What Collins wore in Monaco demonstrates how the hue works best: structured silhouettes. A blazer contains chartreuse rather than letting it overwhelm. The sharp shoulders and tailored cut gave the color a framework, so the effect reads as deliberate rather than accidental. Pair that with purple pumps and the look moves into color-blocking territory – two colors that share undertones without blending into each other, creating contrast that holds visual interest without becoming chaotic.
The Emily in Paris costume department, which has consistently used the show as a showcase for bold dressing, seems to be treating Season 6 as an opportunity to push further into statement color. Collins has been photographed on set in multiple looks that lean away from classic Parisian restraint – which, given the show’s history of intentionally subverting that aesthetic, makes sense. The costuming has always been about Emily’s American-inflected interpretation of European style, and nothing says that louder than arriving in Monaco in head-to-toe chartreuse.
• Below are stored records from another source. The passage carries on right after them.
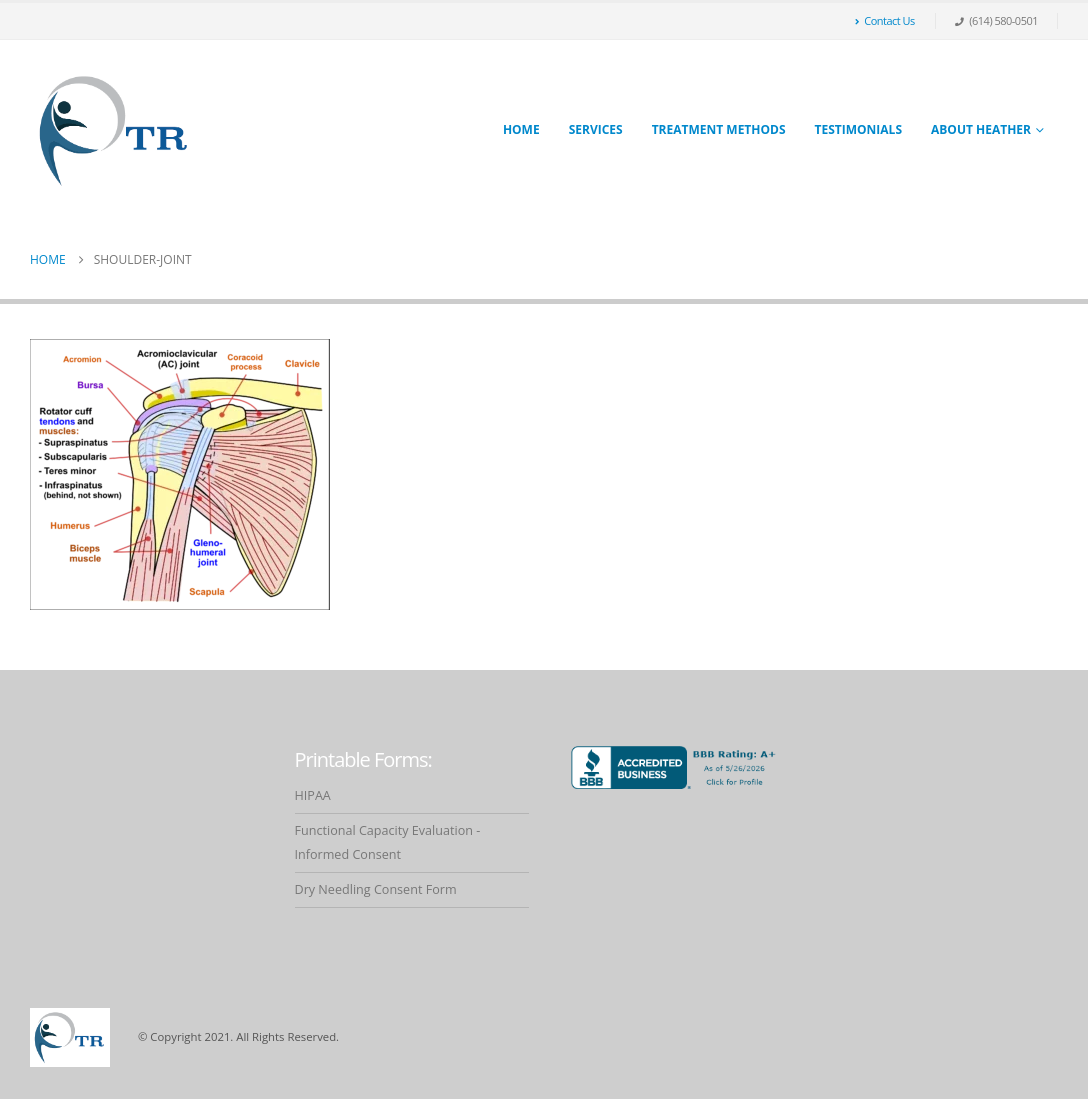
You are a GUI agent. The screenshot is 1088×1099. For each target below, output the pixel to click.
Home (521, 129)
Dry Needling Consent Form (376, 889)
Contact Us (885, 20)
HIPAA (313, 795)
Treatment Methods (719, 129)
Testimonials (858, 129)
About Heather (981, 129)
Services (596, 129)
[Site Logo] (115, 130)
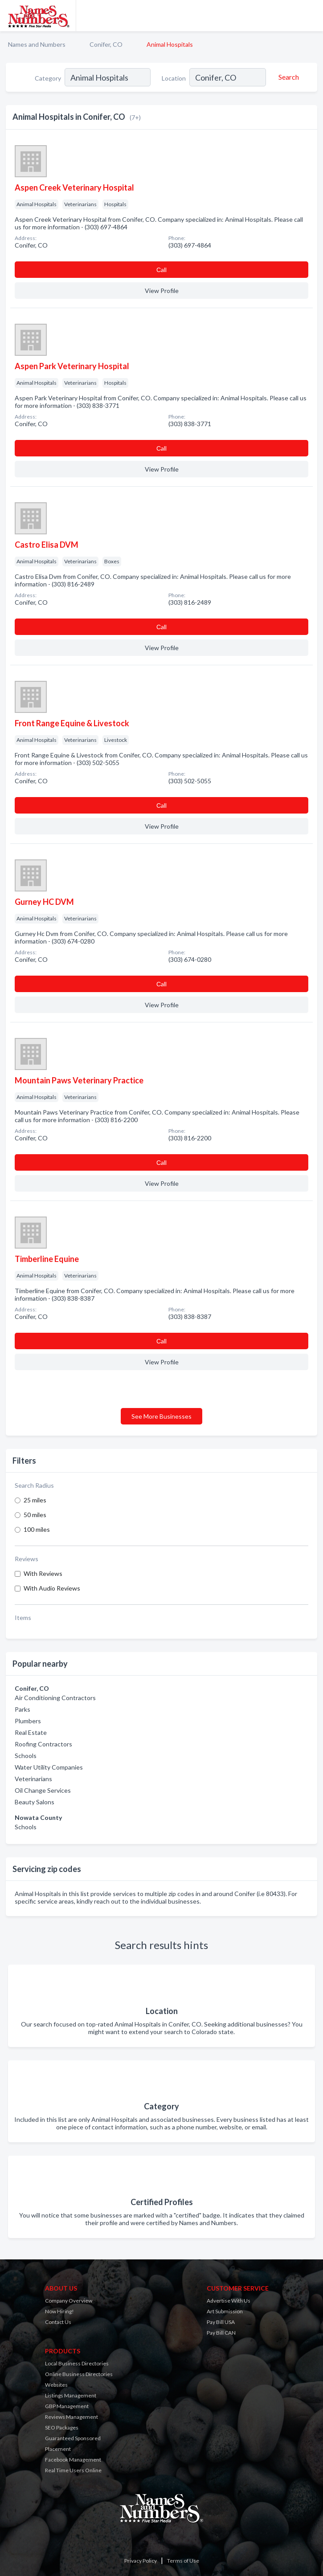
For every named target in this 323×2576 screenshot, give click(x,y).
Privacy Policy (140, 2560)
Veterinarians (33, 1778)
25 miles (35, 1500)
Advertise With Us (228, 2300)
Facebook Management (73, 2459)
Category (48, 78)
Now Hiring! (59, 2311)
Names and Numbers (36, 44)
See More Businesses (161, 1416)
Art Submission (225, 2311)
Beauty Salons (34, 1802)
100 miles (37, 1529)
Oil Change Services (43, 1790)
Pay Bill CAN (221, 2332)
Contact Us (58, 2322)
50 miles (35, 1514)
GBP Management (67, 2406)
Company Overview (68, 2300)
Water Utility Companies (49, 1767)
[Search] (287, 77)
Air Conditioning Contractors (55, 1697)
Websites (56, 2384)
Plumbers (28, 1721)
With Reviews (43, 1573)
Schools (26, 1755)
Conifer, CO (106, 44)
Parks (22, 1709)
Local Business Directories (77, 2363)
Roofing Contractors (43, 1744)
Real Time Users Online (73, 2470)
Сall (161, 269)
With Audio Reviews (52, 1588)
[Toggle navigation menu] (311, 15)
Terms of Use (183, 2560)
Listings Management (70, 2395)
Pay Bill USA (221, 2322)
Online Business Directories (79, 2374)
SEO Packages (61, 2427)
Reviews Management (71, 2416)
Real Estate (31, 1732)
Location (174, 78)
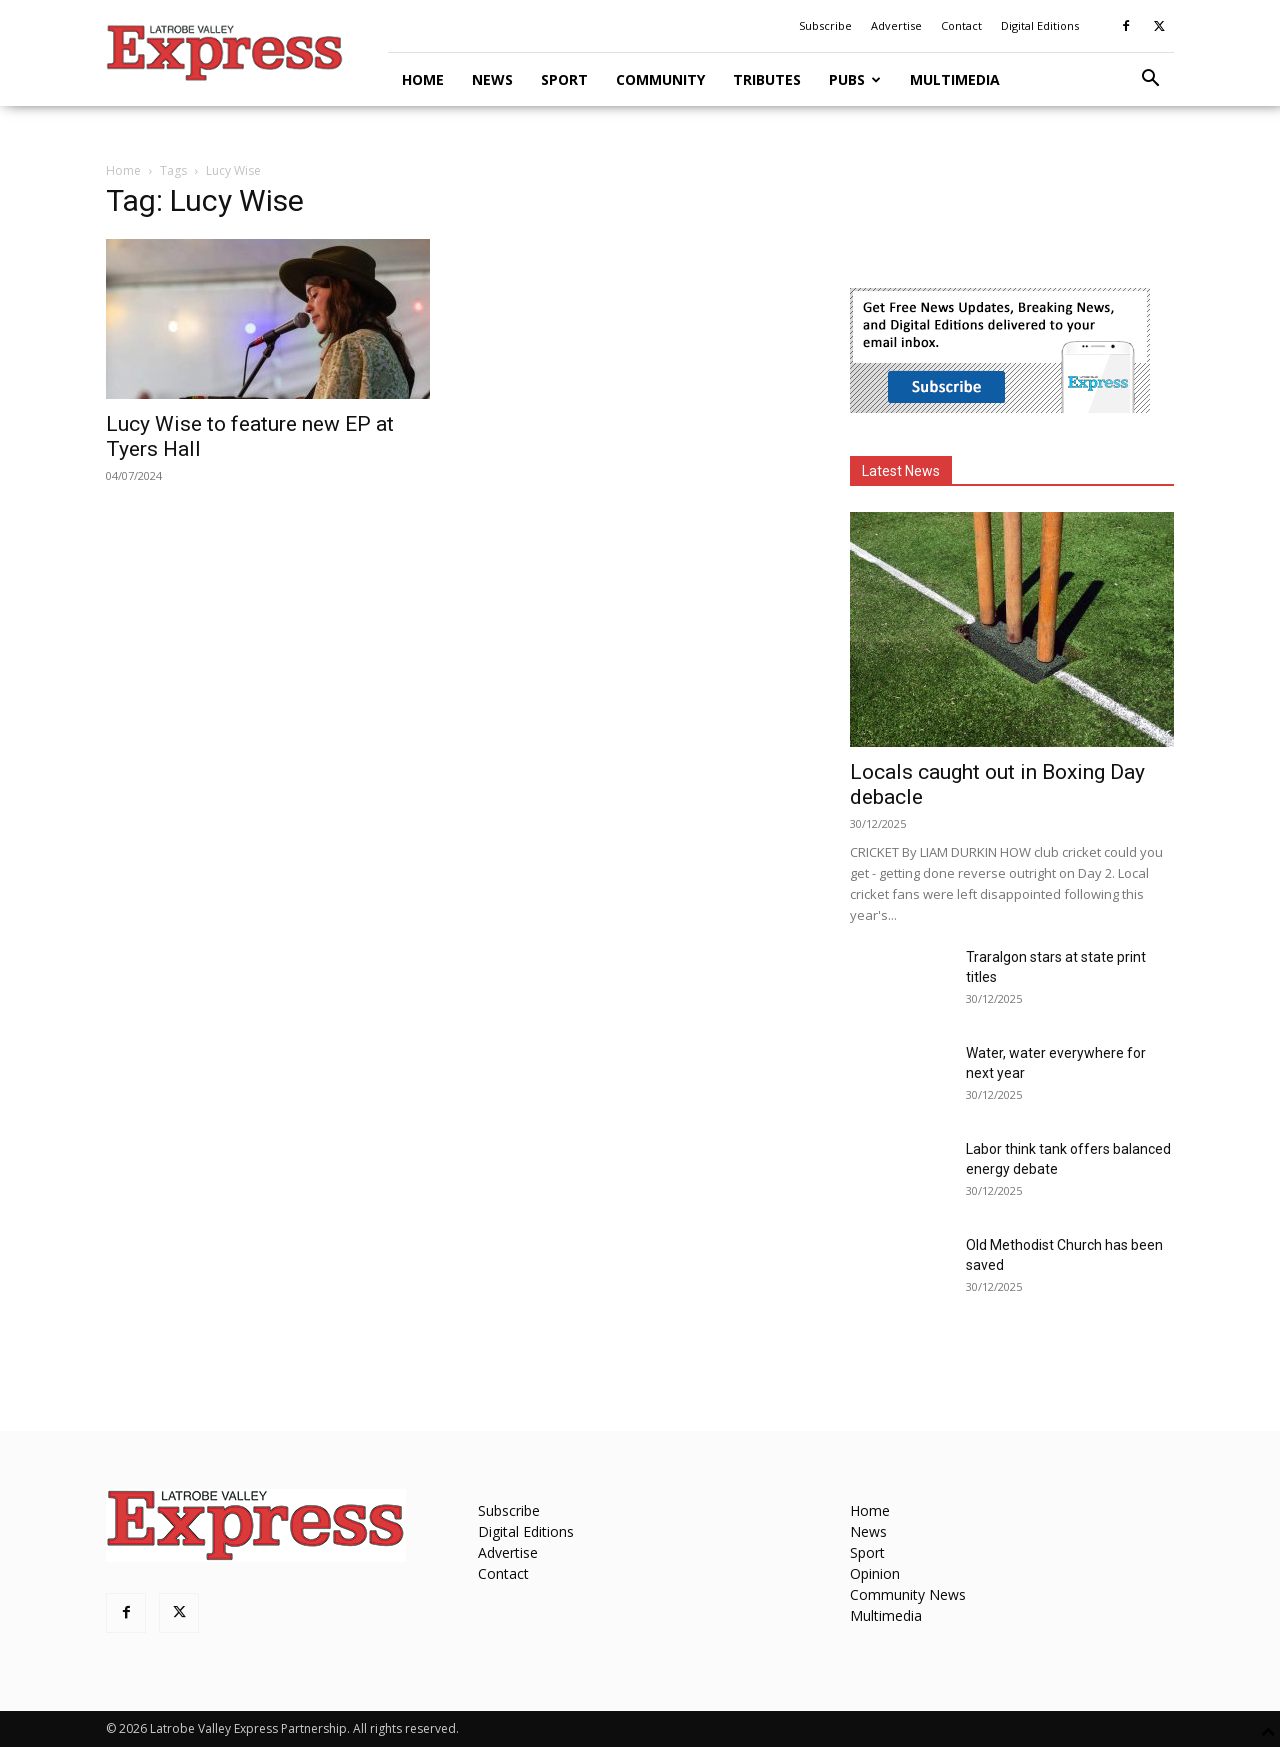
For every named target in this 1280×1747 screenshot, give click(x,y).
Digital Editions (1040, 25)
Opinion (875, 1573)
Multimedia (955, 79)
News (492, 79)
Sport (564, 79)
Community (660, 79)
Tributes (767, 79)
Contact (961, 25)
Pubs (855, 79)
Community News (908, 1594)
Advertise (896, 25)
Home (423, 79)
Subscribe (825, 25)
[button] (1150, 80)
The Color Combination and What It Signals
Purple and chartreuse are not an obvious pairing – they sit close enough on certain color wheels to create harmony, but different enough in temperature to generate tension. Chartreuse pulls warm and cool simultaneously depending on the light, while purple anchors the look with depth. The combination has a slightly retro quality, nodding toward the kind of bold color clashing that defined early 2000s fashion before minimalism came to dominate the conversation. Its reappearance now, styled on a major Netflix production, suggests the pendulum has swung back toward maximalism with some staying power behind it.
Collins herself has become something of an inadvertent style reference point through the show’s run. What Emily wears gets catalogued, dissected, and recreated – the series functions as a continuous mood board for viewers who track its costume choices the way others follow runway coverage. A chartreuse blazer and purple pump combination appearing on set in Monaco will circulate across social media long before the season premieres, seeding the look into the cultural conversation months in advance.
That’s a different kind of fashion influence than a magazine editorial or a red carpet moment. It arrives in context – a character, a storyline, a location – which gives it narrative weight that a standalone product shot never has. By the time Season 6 airs, viewers who have already seen the set photos will recognize the look, and some will have already bought into the trend. The costume functions, intentionally or not, as extended marketing for a color direction that was already gaining ground.

For further insight into how fashion is reshaping entertainment’s visual language, the Devil Wears Prada 2 makeup artist’s recent revelations offer a behind-the-scenes look at how style decisions get made when a project carries serious cultural weight.
What Comes Next for the Trend
Chartreuse showing no signs of slowing is, at this point, an understatement. The color has moved through the early-adopter phase – the editorials, the influencer posts, the runway callbacks – and arrived somewhere more durable. It is now in the phase where it gets dressed on a major television production and no one on set blinks, because it no longer reads as a risk. That normalization is exactly how a color trend becomes a wardrobe staple rather than a seasonal footnote.
Collins filming in Monaco wearing chartreuse and purple is a data point, not a one-off. It reflects a production team confident enough in the color’s staying power to build a character moment around it, knowing audiences will receive it as fashion rather than costume novelty. Whether the look sparks a specific blazer search spike or simply reinforces the trend’s visibility, its appearance on one of Netflix’s most visually documented series ensures it will not be forgotten quickly.
The real question is whether chartreuse holds its ground through the next full cycle of seasonal collections, or whether its current saturation is the last stage before the backlash that always follows when a color goes everywhere at once – and Monaco, for all its glamour, is just one more city it has now claimed.